[[ Records shown open ]]

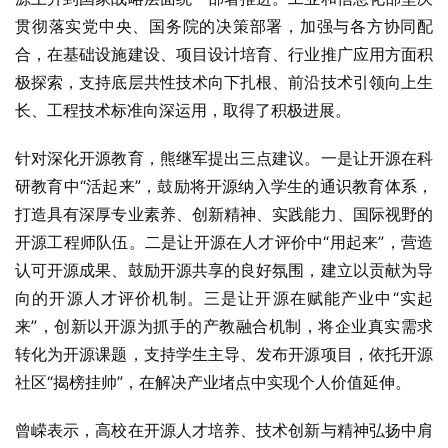
贯彻落实党中央、国务院的决策部署，加强与各方协同配
合，在基础设施建设、项目设计培育、行业推广应用方面积
极探索，支持底层共性技术向下扎根、前沿技术引领向上生
长、工程技术标准向深运用，取得了积极进展。
针对深化开源教育，熊继军提出三点建议。一是让开源在科
研教育中“活起来”，鼓励将开源纳入学生的通识教育体系，
打造具有深厚专业素养、创新精神、实践能力、国际视野的
开源工程师队伍。二是让开源在人才评价中“用起来”，营造
认可开源成果、鼓励开源共享的良好氛围，建立以贡献为导
向的开源人才评价机制。三是让开源在赋能产业中“实起
来”，创新以开源为抓手的产教融合机制，将企业真实需求
转化为开源课题，支持学生主导、发布开源项目，依托开源
社区“揭榜挂帅”，在解决产业堵点中实现个人价值延伸。
曾嵘表示，高校在开源人才培养、技术创新与精神弘扬中肩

[[ Records shown closed ]]

_What is expected_
Without the pictures, give back the entries exactly.

_Answer to this task_
贯彻落实党中央、国务院的决策部署，加强与各方协同配
合，在基础设施建设、项目设计培育、行业推广应用方面积
极探索，支持底层共性技术向下扎根、前沿技术引领向上生
长、工程技术标准向深运用，取得了积极进展。
针对深化开源教育，熊继军提出三点建议。一是让开源在科
研教育中“活起来”，鼓励将开源纳入学生的通识教育体系，
打造具有深厚专业素养、创新精神、实践能力、国际视野的
开源工程师队伍。二是让开源在人才评价中“用起来”，营造
认可开源成果、鼓励开源共享的良好氛围，建立以贡献为导
向的开源人才评价机制。三是让开源在赋能产业中“实起
来”，创新以开源为抓手的产教融合机制，将企业真实需求
转化为开源课题，支持学生主导、发布开源项目，依托开源
社区“揭榜挂帅”，在解决产业堵点中实现个人价值延伸。
曾嵘表示，高校在开源人才培养、技术创新与精神弘扬中肩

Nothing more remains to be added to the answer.